→ Provided data
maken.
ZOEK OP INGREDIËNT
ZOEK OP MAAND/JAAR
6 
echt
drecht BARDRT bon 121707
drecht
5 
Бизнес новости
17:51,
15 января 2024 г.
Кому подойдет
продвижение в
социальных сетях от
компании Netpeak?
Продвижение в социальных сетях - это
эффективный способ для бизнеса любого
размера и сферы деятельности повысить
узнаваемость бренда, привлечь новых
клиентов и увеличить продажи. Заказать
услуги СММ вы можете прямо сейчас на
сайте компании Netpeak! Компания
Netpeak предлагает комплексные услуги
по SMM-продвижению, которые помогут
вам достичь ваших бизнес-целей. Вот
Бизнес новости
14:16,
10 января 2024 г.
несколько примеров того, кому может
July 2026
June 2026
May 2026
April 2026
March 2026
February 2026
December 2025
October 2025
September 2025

---

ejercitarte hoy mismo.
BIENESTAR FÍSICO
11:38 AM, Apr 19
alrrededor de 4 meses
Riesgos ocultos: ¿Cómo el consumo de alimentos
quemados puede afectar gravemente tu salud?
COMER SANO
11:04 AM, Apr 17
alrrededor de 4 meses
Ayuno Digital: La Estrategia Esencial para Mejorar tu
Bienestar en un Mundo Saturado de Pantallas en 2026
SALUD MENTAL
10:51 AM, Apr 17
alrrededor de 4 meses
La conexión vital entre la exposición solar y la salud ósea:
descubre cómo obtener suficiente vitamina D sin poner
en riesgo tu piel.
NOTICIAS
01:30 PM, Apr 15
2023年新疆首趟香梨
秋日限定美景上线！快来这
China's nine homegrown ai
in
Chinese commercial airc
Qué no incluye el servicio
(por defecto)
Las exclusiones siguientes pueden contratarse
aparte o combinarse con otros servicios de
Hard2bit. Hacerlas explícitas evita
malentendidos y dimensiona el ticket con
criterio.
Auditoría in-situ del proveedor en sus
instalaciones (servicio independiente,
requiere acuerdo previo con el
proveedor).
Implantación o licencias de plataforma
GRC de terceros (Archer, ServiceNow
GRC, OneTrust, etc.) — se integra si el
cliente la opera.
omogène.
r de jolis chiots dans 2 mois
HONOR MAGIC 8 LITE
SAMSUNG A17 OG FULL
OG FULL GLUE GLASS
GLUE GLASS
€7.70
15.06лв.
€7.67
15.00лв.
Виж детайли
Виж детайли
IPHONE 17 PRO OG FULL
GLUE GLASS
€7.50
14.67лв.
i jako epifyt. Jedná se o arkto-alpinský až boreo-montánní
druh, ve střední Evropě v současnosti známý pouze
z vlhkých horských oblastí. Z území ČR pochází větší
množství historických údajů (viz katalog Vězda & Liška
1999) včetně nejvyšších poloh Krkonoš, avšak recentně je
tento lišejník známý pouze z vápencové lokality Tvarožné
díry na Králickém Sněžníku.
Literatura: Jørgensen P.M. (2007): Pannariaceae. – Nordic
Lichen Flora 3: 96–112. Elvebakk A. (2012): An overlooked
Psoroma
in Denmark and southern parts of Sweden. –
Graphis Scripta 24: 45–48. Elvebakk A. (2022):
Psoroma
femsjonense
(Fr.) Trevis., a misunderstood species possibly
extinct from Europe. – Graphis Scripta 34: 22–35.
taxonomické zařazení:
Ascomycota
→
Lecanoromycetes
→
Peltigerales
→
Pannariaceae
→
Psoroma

* * *

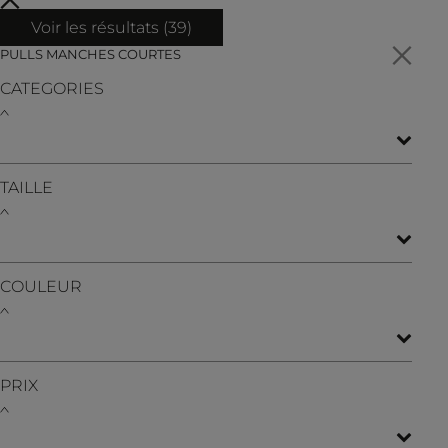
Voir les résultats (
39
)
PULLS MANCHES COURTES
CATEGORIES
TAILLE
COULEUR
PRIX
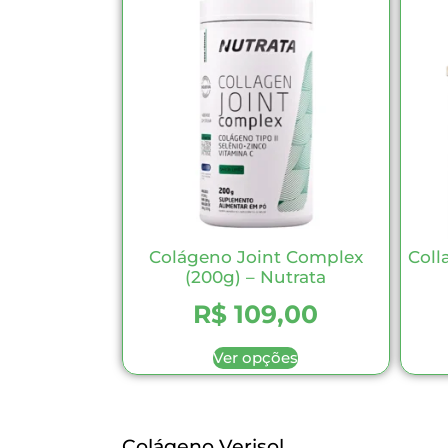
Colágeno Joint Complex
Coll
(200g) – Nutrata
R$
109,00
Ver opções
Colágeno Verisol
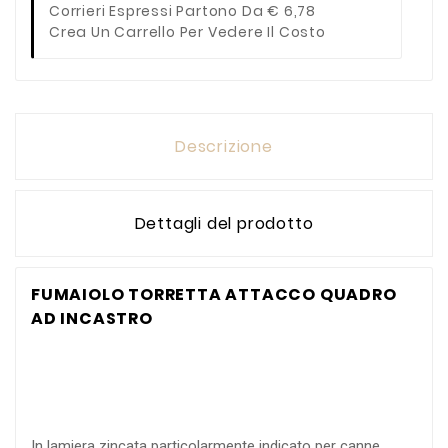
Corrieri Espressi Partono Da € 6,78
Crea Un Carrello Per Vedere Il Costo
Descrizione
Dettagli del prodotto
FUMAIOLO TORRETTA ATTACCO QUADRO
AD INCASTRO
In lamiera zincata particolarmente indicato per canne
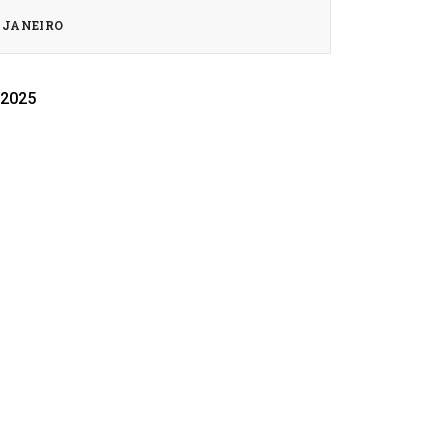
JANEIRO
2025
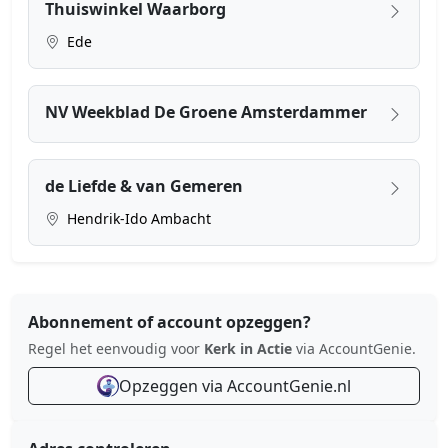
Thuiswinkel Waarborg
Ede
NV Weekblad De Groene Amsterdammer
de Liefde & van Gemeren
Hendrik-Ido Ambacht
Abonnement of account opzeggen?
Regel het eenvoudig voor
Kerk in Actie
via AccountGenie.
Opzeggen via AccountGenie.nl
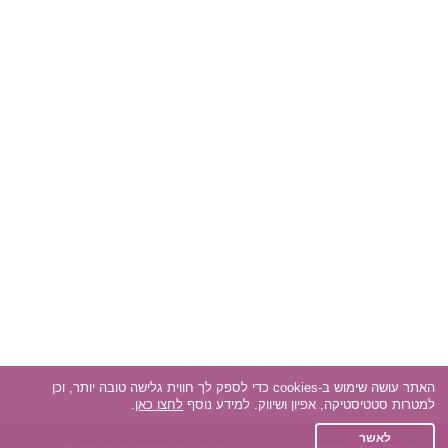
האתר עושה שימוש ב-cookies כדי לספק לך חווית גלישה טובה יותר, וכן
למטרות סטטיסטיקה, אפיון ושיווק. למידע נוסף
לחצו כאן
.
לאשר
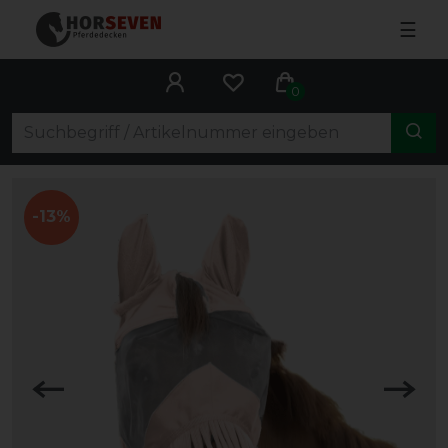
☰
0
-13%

→ What this task involves
The range runs from the line with "quemados puede afectar gravemente tu salud?" up to and including the line with "Las exclusiones siguientes pueden contratarse" in the listing above; please write out exactly those lines and nothing more.

→ Answer section
quemados puede afectar gravemente tu salud?
COMER SANO
11:04 AM, Apr 17
alrrededor de 4 meses
Ayuno Digital: La Estrategia Esencial para Mejorar tu
Bienestar en un Mundo Saturado de Pantallas en 2026
SALUD MENTAL
10:51 AM, Apr 17
alrrededor de 4 meses
La conexión vital entre la exposición solar y la salud ósea:
descubre cómo obtener suficiente vitamina D sin poner
en riesgo tu piel.
NOTICIAS
01:30 PM, Apr 15
2023年新疆首趟香梨
秋日限定美景上线！快来这
China's nine homegrown ai
in
Chinese commercial airc
Qué no incluye el servicio
(por defecto)
Las exclusiones siguientes pueden contratarse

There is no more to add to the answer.